Pretty printer for custom data types best practices?

I see a lot of libraries defining custom pretty printers for complex values such that these values can be easily printed by clients. Is there a blog post or article that explains and encourages this? Given that Format is not the easiest module to understand I would find such a resource helpful. For example, if you have a data type representing HTTP requests, how do you add a pretty printer for it and how do you use that as a client?

5 Likes

Format is … painful. Fmt’s combinators make that much, much easier. For anythingt that doesn’t have a defined wireline representation (so, not HTTP) I think writing pretty-printers with Fmt is the way to go. Failing that, generate one with ppx_deriving.show.

I’m not aware of any particular resource for this. Having tried to write something similar in the past, I’m aware that it’s difficult to give a concise / readable explanation that is appropriate for a broad audience. If someone could do that convincingly, I think it’d make an excellent section of Real World OCaml.

Having said that, I’m happy to regurgitate some of my thoughts on this matter:


Pretty-printers for an abstract type

The “standard” pretty-printer for an abstract type takes a formatter and a value to be formatted, returning unit:

type 'a pretty_printer = Format.formatter -> 'a -> unit

Format comes with stock pretty-printers of this type (with names of the form pp_print_<foo>) but since Format doesn’t define the pretty_printer type explicitly it’s a bit folkloric. (The fmt library defines this type as Fmt.t.) So a given type t will often come with an accompanying value pp of type t pretty_printer:

val pp : t pretty_printer

(* or, for polymorphic containers ['a t]: *)
val pp : 'a pretty_printer -> 'a t pretty_printer

(pp is sometimes called pp_dump in order to emphasise that the format is not stable or that it contains debugging information that would otherwise be hidden.)

Using pretty printers

These pretty printers can be used directly as functions, which is sometimes useful when all you want to do is pretty-print a value, either by itself or part of a sequence of print statements:

let () =
  Format.pp_print_string Format.std_formatter "This is my value: ";
  Library.pp Format.std_formatter Library.value;
  Format.pp_print_flush Format.std_formatter ()

It’s rare to use pretty-printers in their raw form like this, though. The real reason that pretty_printer is the conventional type of pretty-printers is that it works well with the “%a” conversion specification, which expects a pretty_printer of values of some type and a value of that type:

let () =
  Format.printf "This is my value: %a%!" Library.pp Library.value

Defining pretty-printers by hand

The best way to write a pretty-printer is to not bother and let a PPX such as ppx_deriving.show generate one for you.
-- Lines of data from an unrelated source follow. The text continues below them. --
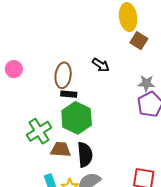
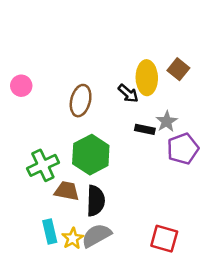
yellow ellipse: (128, 17) -> (147, 78), moved
gray star: (146, 83) -> (167, 121), moved, turned 30
black rectangle: (69, 94) -> (145, 129), moved

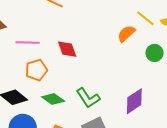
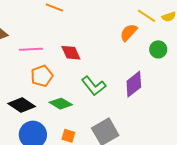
green L-shape: (88, 98) -> (94, 86), moved
purple diamond: (134, 101) -> (134, 84), moved

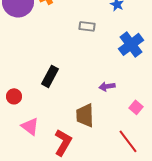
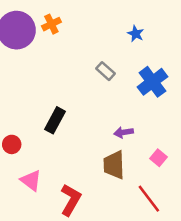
gray rectangle: (87, 26) -> (106, 71), moved, turned 35
brown trapezoid: (85, 115) -> (114, 165), moved

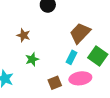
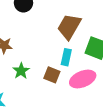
brown square: (55, 83) -> (52, 75), moved, turned -32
If you have too much time on your hands, there are broadly two ways to define pretty-printers manually:

  • function-level; using a library of combinators such as fmt to do point-free composition of pretty-printers. If you do use fmt, one useful tip is that Fmt.Dump contains useful high-level combinators for containers and records.

  • value-level; writing a function that takes a formatter and a value and makes one-or-more calls to Format.fprintf with that formatter. Here the choice of implememtation is up to you, but here’s a standard approach for records and variants:

type record = { foo : string; bar : int; baz : abstract }
type variant = Foo of string | Bar of int | Baz of abstract

let pp_record ppf r =
  Format.fprintf ppf "{ foo: %s; bar: %d; baz: %a }" r.foo r.bar pp_abstract
    r.baz

let pp_variant ppf = function
  | Foo s -> Format.fprintf ppf "Foo %s" s
  | Bar i -> Format.fprintf ppf "Bar %d" i
  | Baz a -> Format.fprintf ppf "Baz %a" pp_abstract a

or, with breakable spaces and boxes around recursively-invoked pretty-printers:

let pp_record ppf r =
  Format.fprintf ppf "{@ foo:@ %s;@ bar:@ %d;@ baz:@ @[%a@]@ }" r.foo r.bar
    pp_abstract r.baz

let pp_variant ppf = function
  | Foo s -> Format.fprintf ppf "Foo@ %s" s
  | Bar i -> Format.fprintf ppf "Bar@ %d" i
  | Baz a -> Format.fprintf ppf "Baz@ @[%a@]" pp_abstract a

Without going into the details of Format: using breaks and boxes helps your pretty-printers compose more gracefully, but this composability has its limits.

Isn’t this fundamentally backwards?

Given the complexity of Format and the resulting potential for inconsistencies and misuse of boxes and breaks, this convention of defining pretty-printers via Format clearly has issues. There are more fundamental problems though; even if you use a PPX to automatically derive them, there’s no getting around the following issues:

  • it’s impossible to add a pretty-printer for an abstract type that you don’t control;

  • the controller of the abstract type must pick the style of the pretty printer (OCaml-esque, JSON-esque, S-expression etc.), which means there’s no hope of achieving ecosystem-wide consistency.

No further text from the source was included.